**To do:** Among the lines below, list those containing the string "Guinée".

**Source material:**
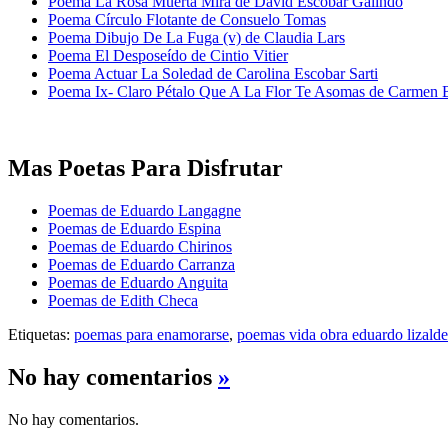
Poema La Rosa Muerta Mira de David Escobar Galindo
Poema Círculo Flotante de Consuelo Tomas
Poema Dibujo De La Fuga (v) de Claudia Lars
Poema El Desposeído de Cintio Vitier
Poema Actuar La Soledad de Carolina Escobar Sarti
Poema Ix- Claro Pétalo Que A La Flor Te Asomas de Carmen 
Mas Poetas Para Disfrutar
Poemas de Eduardo Langagne
Poemas de Eduardo Espina
Poemas de Eduardo Chirinos
Poemas de Eduardo Carranza
Poemas de Eduardo Anguita
Poemas de Edith Checa
Etiquetas:
poemas para enamorarse
,
poemas vida obra eduardo lizalde
No hay comentarios
»
No hay comentarios.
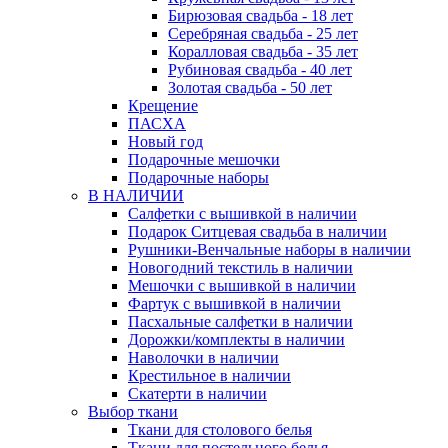
Бирюзовая свадьба - 18 лет
Серебряная свадьба - 25 лет
Коралловая свадьба - 35 лет
Рубиновая свадьба - 40 лет
Золотая свадьба - 50 лет
Крещение
ПАСХА
Новый год
Подарочные мешочки
Подарочные наборы
В НАЛИЧИИ
Салфетки с вышивкой в наличии
Подарок Ситцевая свадьба в наличии
Рушники-Венчальные наборы в наличии
Новогодний текстиль в наличии
Мешочки с вышивкой в наличии
Фартук с вышивкой в наличии
Пасхальные салфетки в наличии
Дорожки/комплекты в наличии
Наволочки в наличии
Крестильное в наличии
Скатерти в наличии
Выбор ткани
Ткани для столового белья
Ткани для постельного белья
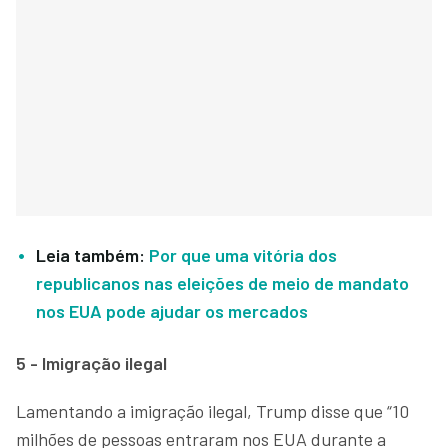
Leia também:
Por que uma vitória dos
republicanos nas eleições de meio de mandato
nos EUA pode ajudar os mercados
5 - Imigração ilegal
Lamentando a imigração ilegal, Trump disse que “10
milhões de pessoas entraram nos EUA durante a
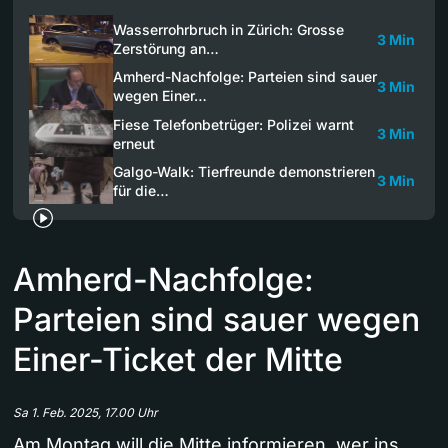
Wasserrohrbruch in Zürich: Grosse
3 Min
Zerstörung an…
Amherd-Nachfolge: Parteien sind sauer
3 Min
wegen Einer…
Fiese Telefonbetrüger: Polizei warnt
3 Min
erneut
Galgo-Walk: Tierfreunde demonstrieren
3 Min
für die…
Amherd-Nachfolge:
Parteien sind sauer wegen
Einer-Ticket der Mitte
Sa 1. Feb. 2025, 17.00 Uhr
Am Montag will die Mitte informieren, wer ins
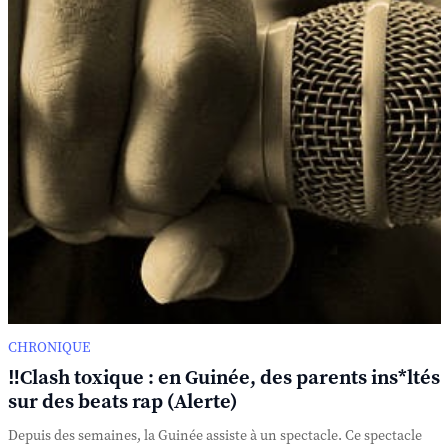
CHRONIQUE
‼️Clash toxique : en Guinée, des parents ins*ltés
sur des beats rap (Alerte)
Depuis des semaines, la Guinée assiste à un spectacle. Ce spectacle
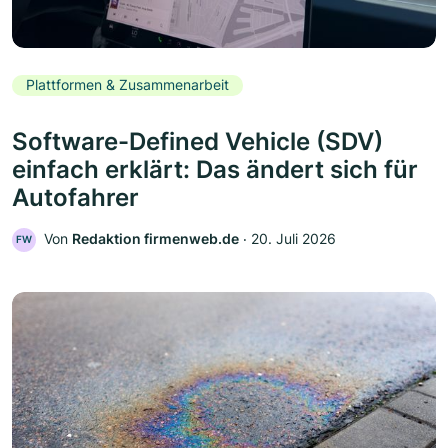
Plattformen & Zusammenarbeit
Software-Defined Vehicle (SDV)
einfach erklärt: Das ändert sich für
Autofahrer
Von
Redaktion firmenweb.de
‧
20. Juli 2026
FW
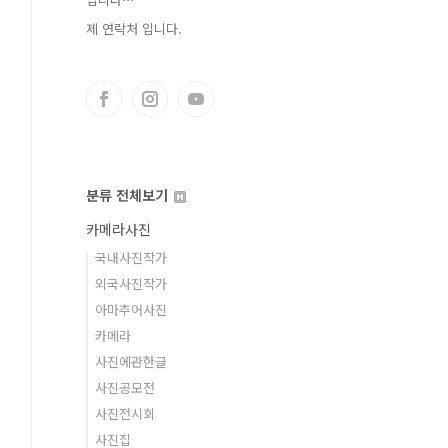
제 연락처 입니다.
분류 전체보기
카메라사진
국내사진작가
외국사진작가
아마추어사진
카메라
사진에관한글
사진공모전
사진전시회
사진집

**The answer:**
‼️Clash toxique : en Guinée, des parents ins*ltés
Depuis des semaines, la Guinée assiste à un spectacle. Ce spectacle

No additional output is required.